Then, we hear the oft-told story of how Ross was cast as Mrs. C and how life went for the largely happy cast of Happy Days. The only discordant note is her brief discussion of how Tom Bosley wasn’t the cheeriest of co-stars who took some time to accept Ross on an equal footing. In fact, Bosley’s presence is rather slight in the book compared with Ross’s descriptions of the rest of the cast followed by Laurell’s interviews with Ron Howard, Anson Williams, Donnie Most, Henry Winkler, Scott Baio, and the late Erin Murphey. To each, Laurell posed many of the same questions, mostly what the actors had to say about Ross, how they interacted with her on and off the set, and their relationships after the show’s cancellation. Uniformly, all the younger players said Ross was an important ingredient in keeping the set free of rancor, was a reliable source of good council and wisdom, was a literal good sport in Garry Marshall’s Happy Days softball team, and remained a steady friend in the decades after the demise of Happy Days. Strangely, neither Ross nor any of her co-stars mentioned the 2011 lawsuit they brought against CBS for contracted royalties they were due for Happy Days merchandising, especially on gambling machines. Perhaps this was for legal reasons? Or perhaps an unhappy afternote to much happier memories wouldn’t have fit the book’s thematic flow.

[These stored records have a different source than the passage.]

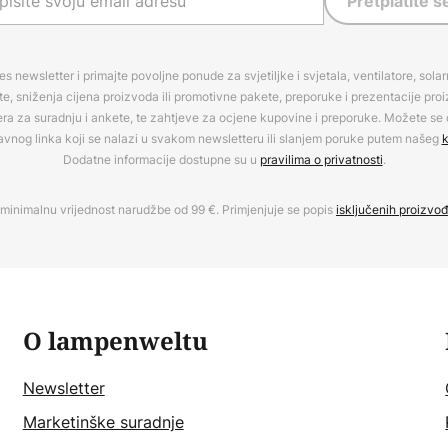
Pretplatite s
es newsletter i primajte povoljne ponude za svjetiljke i svjetala, ventilatore, sola
, sniženja cijena proizvoda ili promotivne pakete, preporuke i prezentacije pro
era za suradnju i ankete, te zahtjeve za ocjene kupovine i preporuke. Možete se o
avnog linka koji se nalazi u svakom newsletteru ili slanjem poruke putem našeg
k
Dodatne informacije dostupne su u
pravilima o privatnosti
.
minimalnu vrijednost narudžbe od 99 €. Primjenjuje se popis
isključenih proizvo
O lampenweltu
Newsletter
Marketinške suradnje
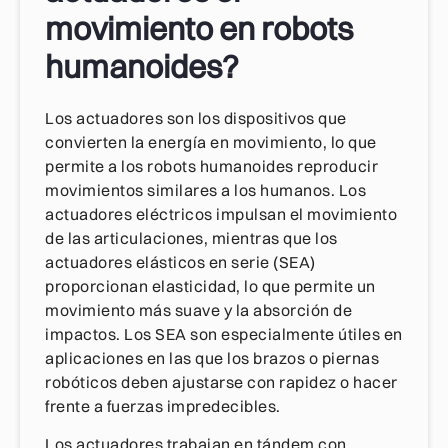
movimiento en robots
humanoides?
Los actuadores son los dispositivos que
convierten la energía en movimiento, lo que
permite a los robots humanoides reproducir
movimientos similares a los humanos. Los
actuadores eléctricos impulsan el movimiento
de las articulaciones, mientras que los
actuadores elásticos en serie (SEA)
proporcionan elasticidad, lo que permite un
movimiento más suave y la absorción de
impactos. Los SEA son especialmente útiles en
aplicaciones en las que los brazos o piernas
robóticos deben ajustarse con rapidez o hacer
frente a fuerzas impredecibles.
Los actuadores trabajan en tándem con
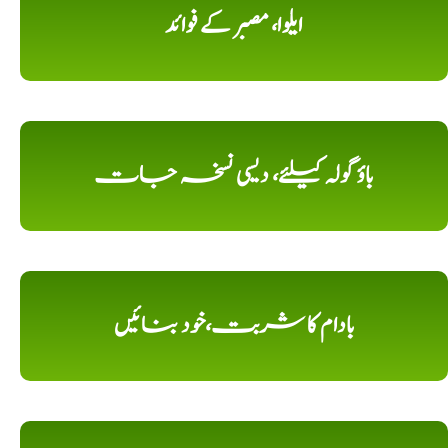
ایلوا، مصبر کے فوائد
باؤ گولہ کیلئے، دیسی نسخہ جات
بادام کا شربت،خود بنائیں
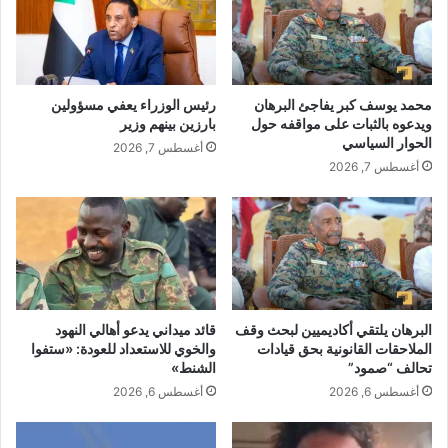
محمد يوسف كبر يفاجئ البرهان
رئيس الوزراء يعفي مسؤولين
ويدعوه بالثبات على مواقفه حول
بارزين بينهم وزير
الحوار السياسي
أغسطس 7, 2026
أغسطس 7, 2026
البرهان يلتقي أكاديميين لبحث وقف
قائد ميداني يدعو أهالي النهود
الملاحقات القانونية بحق قيادات
والخوي للاستعداد للعودة: «ستفوا
تحالف “صمود”
الشنط»
أغسطس 6, 2026
أغسطس 6, 2026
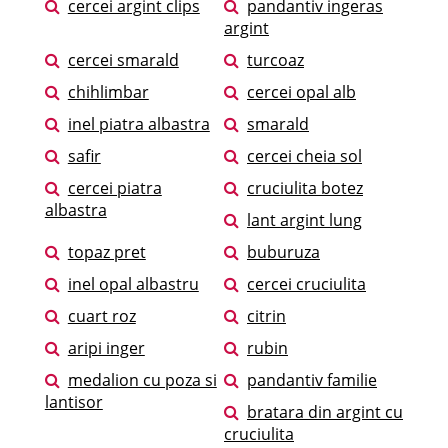
cercei argint clips
pandantiv ingeras
argint
cercei smarald
turcoaz
chihlimbar
cercei opal alb
inel piatra albastra
smarald
safir
cercei cheia sol
cercei piatra
cruciulita botez
albastra
lant argint lung
topaz pret
buburuza
inel opal albastru
cercei cruciulita
cuart roz
citrin
aripi inger
rubin
medalion cu poza si
pandantiv familie
lantisor
bratara din argint cu
cruciulita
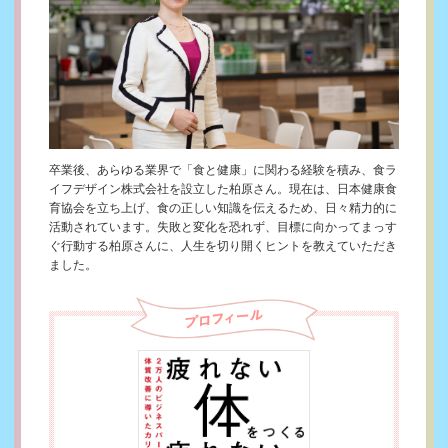
卒業後、あらゆる業界で「食と健康」に関わる経験を積み、食ラ
イフデザイン株式会社を設立した柏原さん。現在は、日本健康食
育協会を立ち上げ、食の正しい知識を伝えるため、日々精力的に
活動されています。失敗と変化を恐れず、目標に向かってまっす
ぐ行動する柏原さんに、人生を切り開くヒントを教えていただき
ました。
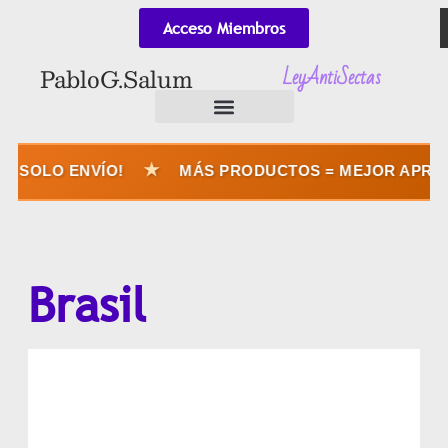
Acceso Miembros
LeyAntiSectas
Pablo G. Salum
★
 SOLO ENVÍO!
MÁS PRODUCTOS = MEJOR APROVE
Brasil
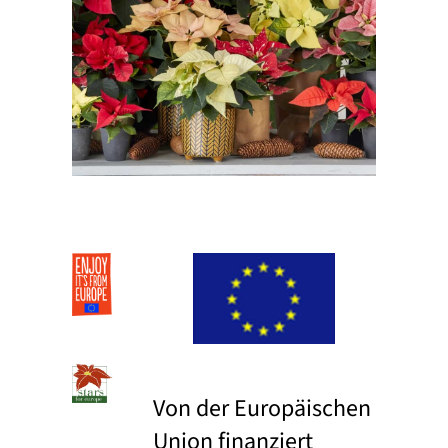
Von der Europäischen
Union finanziert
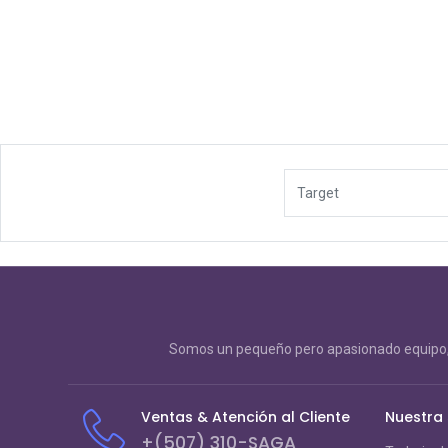
Target
Somos un pequeño pero apasionado equipo, 
Ventas & Atención al Cliente
Nuestra
+(507) 310-SAGA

Ross asked Laurell to not only interview her TV family, but her two actual children as well, Jim Meskimen and Ellen Kreamer. After all, many fans want to know how Marion Ross the mother compared to Marion Cunningham the mother. Well, the two women were quite different but the children of Marion Ross seem perfectly happy with the mother that raised them.
In many ways, the story of Marion Ross is the story of a pioneer who was an independent working woman long before that status was acceptable or encouraged in Hollywood or anywhere else for that matter. She was a woman whose success didn’t come until her 40s and who didn’t have a fulfilling romance until she met Paul Michael when she was 60.
So, again, this is a book essentially for Happy Days fans. I’d say it would also be a good, very fast read for those who like positive, upbeat tales of successful women who, from the early days of their lives, determine what they want to do and what they want to become and go for it, full throttle and resolute.